I don’t think it’s fair to compare parameter sizes between language models and models for other domains, such as games or vision. E.g., I believe AlphaZero is also only in the range of hundreds of millions of parameters? (quick google didn’t give me the answer)
I think there is a real difference between adversarial and natural distribution shifts, and without adversarial training, even large network struggle with adversarial shifts. So I don’t think this is a problem that would go away with scale alone. At least I don’t see evidence for it from current data (failure of defenses for small models is no evidence of success of size alone for larger ones).
One way to see this is to look at the figures in this plotting playground of “accuracy on the line”. This is the figure for natural distribution shift—the green models are the ones that are trained with more data, and they do seem to be “above the curve” (significantly so for CLIP, which are the two green dots reaching ~ 53 and ~55 natural distribution accuracy compared to ~60 and ~63 vanilla accuracy
In contrast, if you look at adversarial perturbations, then you can see that actual adversarial training (bright orange) or other robustness interactions (brown) is much more effective than more data (green) which in fact mostly underperform.

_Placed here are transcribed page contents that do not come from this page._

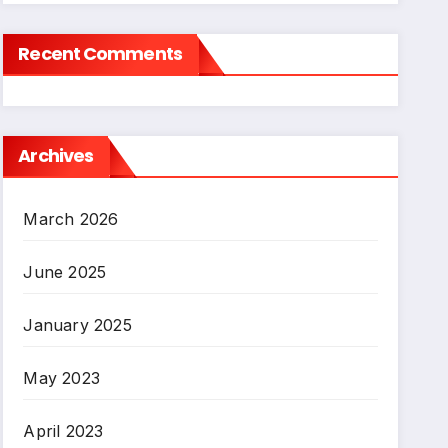
Recent Comments
Archives
March 2026
June 2025
January 2025
May 2023
April 2023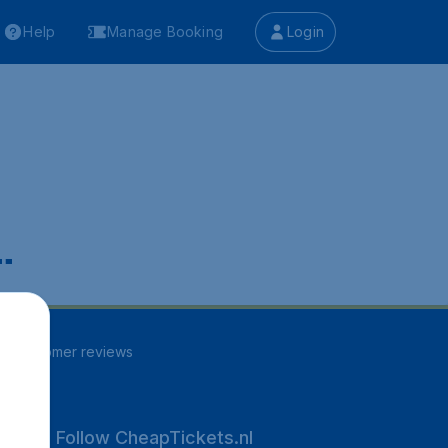
Help
Manage Booking
Login
.
97
customer reviews
Follow CheapTickets.nl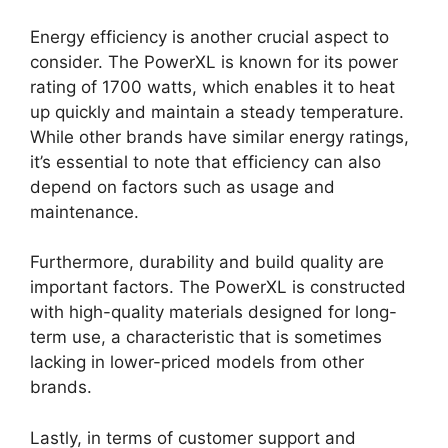
Energy efficiency is another crucial aspect to
consider. The PowerXL is known for its power
rating of 1700 watts, which enables it to heat
up quickly and maintain a steady temperature.
While other brands have similar energy ratings,
it’s essential to note that efficiency can also
depend on factors such as usage and
maintenance.
Furthermore, durability and build quality are
important factors. The PowerXL is constructed
with high-quality materials designed for long-
term use, a characteristic that is sometimes
lacking in lower-priced models from other
brands.
Lastly, in terms of customer support and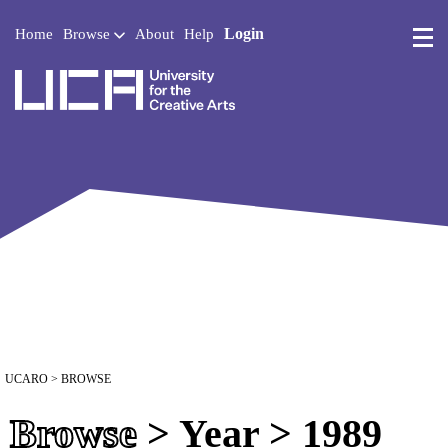
Login
Home
Browse
About
Help
UCA - University for the 
UCARO
> BROWSE
Browse
> Year > 1989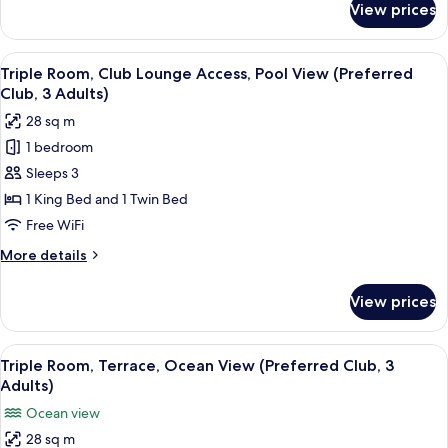
View prices
Double
Room,
Terrace,
View
A hotel room with two beds, a desk, a 
4
Pool
Triple Room, Club Lounge Access, Pool View (Preferred
all
View
Club, 3 Adults)
photos
28 sq m
for
1 bedroom
Triple
Sleeps 3
Room,
Club
1 King Bed and 1 Twin Bed
Lounge
Free WiFi
Access,
More
More details
Pool
details
View
for
View prices
Triple
(Preferred
Room,
Club,
Club
View
A hotel room with a bed, a desk, a chai
3
4
Lounge
Triple Room, Terrace, Ocean View (Preferred Club, 3
all
Access,
Adults)
Adults)
Pool
photos
Ocean view
View
for
(Preferred
28 sq m
Triple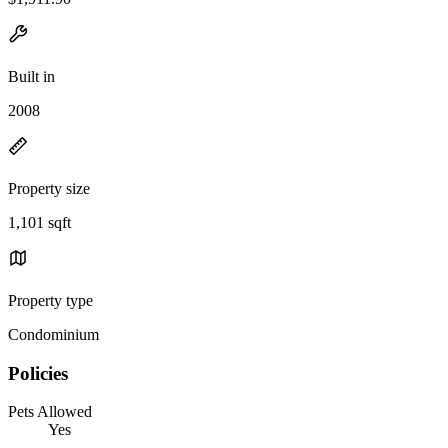
Built in
2008
Property size
1,101 sqft
Property type
Condominium
Policies
Pets Allowed
Yes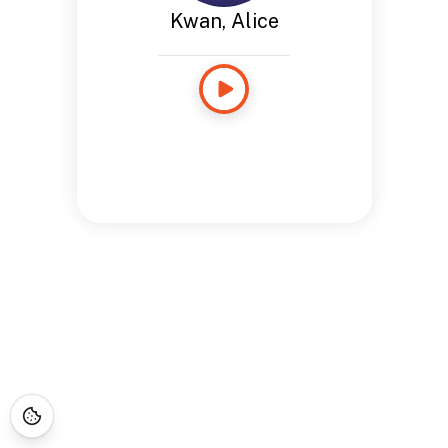
Kwan, Alice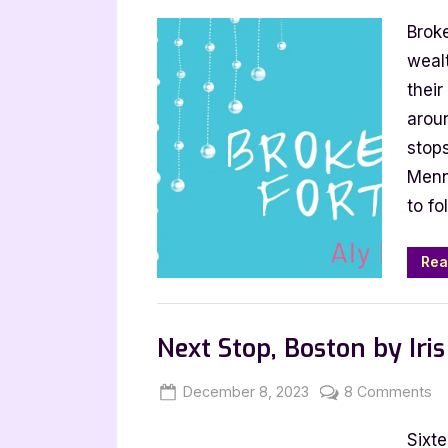
on
Broken
Brok
Fortune
by
weal
Aly
their
Mennuti
arou
stops
Menn
to fo
Rea
Blog
Next Stop, Boston by Iri
Posted
By
o
December 8, 2023
Jenna
8 Comments
on
Ne
Sixte
St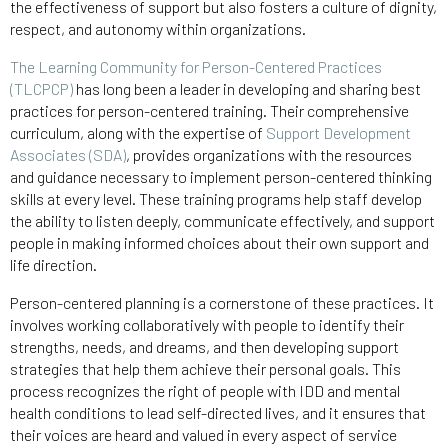
the effectiveness of support but also fosters a culture of dignity,
respect, and autonomy within organizations.
The Learning Community for Person-Centered Practices
(TLCPCP)
has long been a leader in developing and sharing best
practices for person-centered training. Their comprehensive
curriculum, along with the expertise of
Support Development
Associates (SDA)
, provides organizations with the resources
and guidance necessary to implement person-centered thinking
skills at every level. These training programs help staff develop
the ability to listen deeply, communicate effectively, and support
people in making informed choices about their own support and
life direction.
Person-centered planning is a cornerstone of these practices. It
involves working collaboratively with people to identify their
strengths, needs, and dreams, and then developing support
strategies that help them achieve their personal goals. This
process recognizes the right of people with IDD and mental
health conditions to lead self-directed lives, and it ensures that
their voices are heard and valued in every aspect of service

(I know you focused on “more model” but I think to first approximation “more model” and “more data” should have similar effects.)
I suppose you’re talking about this paper (https://arxiv.org/abs/2210.10760). It’s important to note that in the setting of this paper, the reward model is only trained on samples from the original policy, whereas GAN discriminators are constantly trained with new data. Section 4.3 touches briefly on the iterated problems, which is closer in setting to GANs, where we correspondingly expect a reduction in overoptimization (i.e the beta term).
It is definitely true that you have to be careful whenever you’re optimizing any proxy metric, and this is one big reason I feel kind of uncomfortable about proposals like RLHF/RRM. In fact, our setting probably underestimates the amount of overoptimization due to the synthetic setup. However, it does seem like GAN mode collapse is largely unrelated to this effect of overoptimization, and it seems like gwern’s claim is mostly about this.